E Donc un travail avec la maman ?

N Oui.

E La maman était volontaire ?

N Ah oui. Et le papa aussi. Ils avaient tous un désir de vouloir, ils savaient que leur petit garçon avait des possibilités. Qu’il était à la maison un peu fou fou et que justement en CP il fallait que les choses bougent pour lui donner une chance de réussite en primaire et ils voulaient... c’est des parents qui ont dû verbaliser une réussite même, « plus tard », « on veut plus tard, que ça marche bien ses études », ils voyaient l’avenir chez Thibaud.

E C’est un enfant qui redouble ?

N Le papa m’a même parlé, de lui, il s’est identifié. « Il sera comme moi, intelligent », et c’est sans doute un papa qui a eu des difficultés, donc à la limite, il souhaitait même fortement que son fils s’y mette pour s’en sortir comme lui parce que c’était peut-être dur dans sa famille et il ne voulait pas que son fils rate quelque chose.

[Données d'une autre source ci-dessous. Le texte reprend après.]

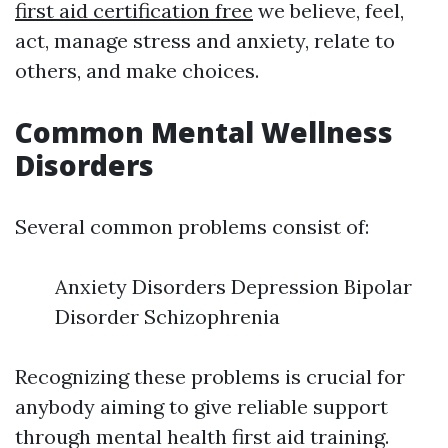
first aid certification free
we believe, feel,
act, manage stress and anxiety, relate to
others, and make choices.
Common Mental Wellness
Disorders
Several common problems consist of:
Anxiety Disorders Depression Bipolar
Disorder Schizophrenia
Recognizing these problems is crucial for
anybody aiming to give reliable support
through mental health first aid training.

E C’est un enfant qui va redoubler ?

N Pas du tout. C’est à dire qu’on est très habitué à ses enfants dont la réflexion et l’inattention et le manque de concentration fait qu’il donnera la réponse fausse parce qu’on sait que la réponse bonne il l’a. A partir du moment où tu fais des tests de logique aussi bien dehors, il est très pertinent pour certaines choses, mais je ne le vois pas... Par contre, tout dépend comment l’institutrice de CE1 va travailler avec lui. C’est pour ça qu’on souhaite, on est plusieurs avec Marc et autre, à rentrer dans un climat de confiance, à ne pas faire entrer non plus immédiatement l’enfant dans les notes, à travailler comme j’ai travaillé avec Thibaud : « Tu as appris à lire, Thibaud, tu es capable, si tu relis deux fois la question, de donner la bonne réponse » et à faire un peu l’individuel par exemple...

E C’est un enfant qui sait lire maintenant ?

N Oui, bien et qui lit même assez vite. Il se rend compte de sa mémoire. A la limite si il est en difficulté en CE1, voilà un enfant qui sera envoyé chez Marc, si l’institutrice est débordée pendant un mois pour que Marc lui apprenne à tempérer un peu, parce qu’il faut aller très vite avec Thibaud, la méthode si tu veux de travail pour rentrer dans la concentration et la réflexion et après le renvoyer en CE1 en disant : « écoute, voilà Thibaud, si tu prends le temps de lire, tu sais très bien, tu as de la logique, donc le reste suivant » et en orthographe, il devrait mémoriser puisqu’il a une bonne mémoire. Et la maman continuera, les leçons vont être reprises au sérieux. Je vois mal...

E Tu dis « vont être prises au sérieux », comme si avant ce n’était peut-être pas pris au sérieux...

N La maternelle. Absolument c’est vrai. J’ai vécu ça en maternelle, et je suis sûre que ces parents là on leur a dit en grande section que l’enfant allait avoir des difficultés en CP. Et je peux d’assurer que c’est tout-à-fait le type de parents, et la maman je la vois, sachant qu’elle allait affronter son mari qui est en exigence ce monsieur là, de résultats pour son fils et qui a dû lui dire : « Moi ce n’était pas facile pour moi, on a réussi à quelque chose ». J’ai entendu le papa dire : « il est comme moi, il a des possibilités, il doit y arriver ». Et cette maman là avait dû calmer l’affaire en disant « c’est la maternelle », elle s’est rassuré l’année dernière, parce que c’était encore la maternelle et que là, du fait que c’est le CP, elle s’est bousculée, c’était dur avec la mamie, y’avait des moments dur le soir...

E Avec la mamie aussi...

N Oui, avec la mamie. Et alors, en fait ils continueront. Toute la partie qu’ils pourront voir... ils devançaient l’écriture cette maman là. Donc la partie orthographe, conjugaison, toutes ses parties là seront vues à la maison. Toute la partie qui est réponse aux questions, qui est plutôt de l’école, on l’a verra en complément à l’école, si l’autre est tempéré, ils seront en attente de résultats. C’est des parents... je lui conseillerai d’abord, de prendre contact avec l’institutrice et dès le début pour que Thibaud voit qu’on attend des résultats, que il a découvert le sens de l’effort, il faut qu’il continue, qu’il ne soit plus relax et que l’école, c’est effrayant chez Thibaud, l’école c’était le défoulement.

E Il n’avait pas vraiment pris conscience que c’était l’école.

N Comme la maman me dit pour sa chambre, c’est un vrai défoulement, tous les jeux « je prends les jeux, je les jette partout ».